L'histoire de Robert Kearns permet de mieux comprendre la source des problèmes de l'industrie automobile. «Les ingénieurs des trois grands constructeurs souffraient du syndrome «si nous ne l'avons pas inventé, c'est que c'est inutile», dit M. Seabrook. Cette myopie les a menés dans l'impasse actuelle.»

Le secret de l'intermittence

Le secret de l'intermittence des essuie-glaces est l'utilisation d'un appareil, chargé graduellement par un courant électrique, qui se décharge ensuite soudainement en faisant fonctionner les essuie-glaces. Les centaines d'ingénieurs de Detroit qui travaillaient auparavant sur le problème avaient notamment pensé à des solides se réchauffant lentement puis transmettant soudainement leur énergie aux essuie-glaces; cette solution fonctionnait mal par temps froid ou par canicule, parce que l'intermittence était alors trop longue ou trop courte.

Le film de Marc Abraham est étonnamment fidèle au récit de M. Seabrook. On voit un épisode où il montre à sa famille comment, sous une pluie légère, un automobiliste doit choisir entre le couinement agaçant des essuie-glaces et un pare-brise couvert d'eau - la démonstration débouche presque sur un accident.

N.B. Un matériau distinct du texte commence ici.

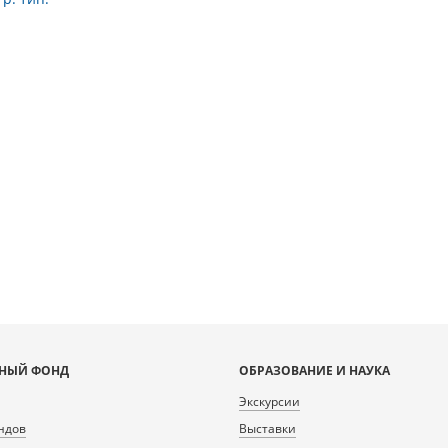
НЫЙ ФОНД
ОБРАЗОВАНИЕ И НАУКА
Экскурсии
ндов
Выставки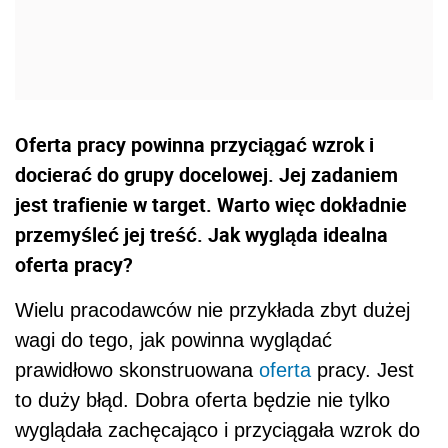
Oferta pracy powinna przyciągać wzrok i
docierać do grupy docelowej. Jej zadaniem
jest trafienie w target. Warto więc dokładnie
przemyśleć jej treść. Jak wygląda idealna
oferta pracy?
Wielu pracodawców nie przykłada zbyt dużej
wagi do tego, jak powinna wyglądać
prawidłowo skonstruowana
oferta
pracy. Jest
to duży błąd. Dobra oferta będzie nie tylko
wyglądała zachęcająco i przyciągała wzrok do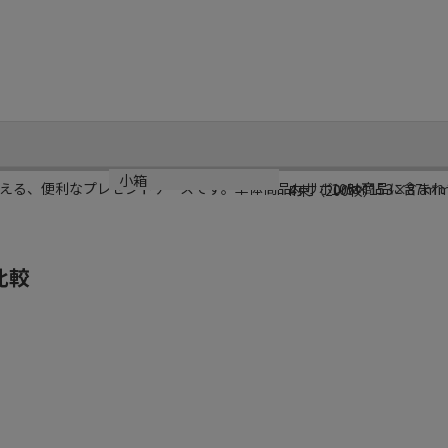
サイズ
小箱
える、便利なプレゼントケースです。単体商品。リボンは商品に含まれ
内寸 105×153×87m
4束（200枚）
比較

La première séquence le montre dans un autocar en t-shirt et en veston: il se rend à Washington pour expliquer son invention au vice-président des États-Unis, et les policiers que sa famille a envoyés à sa recherche ont fort à faire pour le convaincre de rentrer à la maison. On ne peut plus allumer ses essuie-glaces sans penser avec un frisson au destin pathétique de Robert Kearns.